Food

Atlixco, Puebla

What to eat

Atlixco eats like the rest of Puebla state, with a few things it does especially well. You’re in poblano country, so the classics apply — mole, cemitas, antojitos — plus a strong local streak of cecina and weekend barbacoa.

Cecina. Thin, salted, grilled beef is the regional specialty around here, usually served with tortillas, salsa, and sides. It’s the dish to plan a meal around.

Barbacoa and consomé (weekends). Slow-cooked lamb with its broth is the classic weekend breakfast. Go early — good spots sell out by mid-morning.

Cemitas and antojitos.

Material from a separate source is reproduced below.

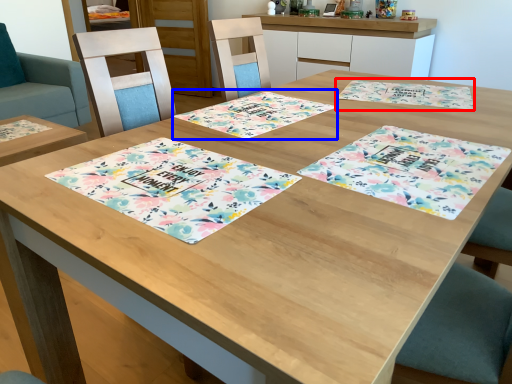 Question: Among these objects, which one is farthest to the camera, place mat (highlighted by a red box) or place mat (highlighted by a blue box)?

Choices:
 (A) place mat
 (B) place mat

Answer: (A)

The poblano sandwich piled with meat, avocado, and stringy cheese, plus tacos, quesadillas, and memelas from market stalls. Cheap and filling.

Where to eat

The municipal market. Your best bet for honest, cheap food. The cooked-food stalls do breakfast and lunch, and this is where locals actually eat. A full meal runs just a few dollars (approximate).

Around the zocalo. Sit-down restaurants and cafes facing the plaza are pleasant for a coffee or a relaxed meal, but you pay for the view and the food is more ordinary than the market. Fine for atmosphere, not for the best bite. A main here might run the equivalent of several dollars up to more (approximate).

Roadside comedores. On the outskirts and toward the nurseries you’ll find family-run spots doing cecina and barbacoa. Worth the short drive on a weekend.

Simple rule: eat your real meal at the market or a comedor, and use the plaza for a drink.